— Extracted page text data —

########################################

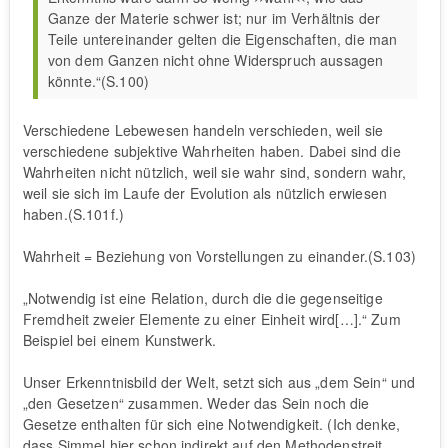
Ganze der Materie schwer ist; nur im Verhältnis der
Teile untereinander gelten die Eigenschaften, die man
von dem Ganzen nicht ohne Widerspruch aussagen
könnte.“(S.100)
Verschiedene Lebewesen handeln verschieden, weil sie
verschiedene subjektive Wahrheiten haben. Dabei sind die
Wahrheiten nicht nützlich, weil sie wahr sind, sondern wahr,
weil sie sich im Laufe der Evolution als nützlich erwiesen
haben.(S.101f.)
Wahrheit = Beziehung von Vorstellungen zu einander.(S.103)
„Notwendig ist eine Relation, durch die die gegenseitige
Fremdheit zweier Elemente zu einer Einheit wird[…].“ Zum
Beispiel bei einem Kunstwerk.
Unser Erkenntnisbild der Welt, setzt sich aus „dem Sein“ und
„den Gesetzen“ zusammen. Weder das Sein noch die
Gesetze enthalten für sich eine Notwendigkeit. (Ich denke,
dass Simmel hier schon indirekt auf den Methodenstreit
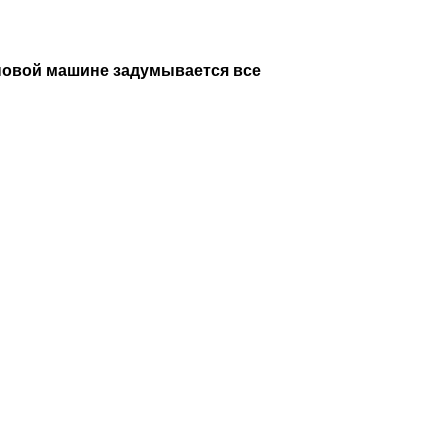
новой машине задумывается все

########################################

— What to work on —
The lines to be transcribed are those from the first line of the data above through the line holding "Verschiedene Lebewesen handeln", inclusive; copy them exactly and only, leaving out the pictures.

— Response —
Ganze der Materie schwer ist; nur im Verhältnis der
Teile untereinander gelten die Eigenschaften, die man
von dem Ganzen nicht ohne Widerspruch aussagen
könnte.“(S.100)
Verschiedene Lebewesen handeln verschieden, weil sie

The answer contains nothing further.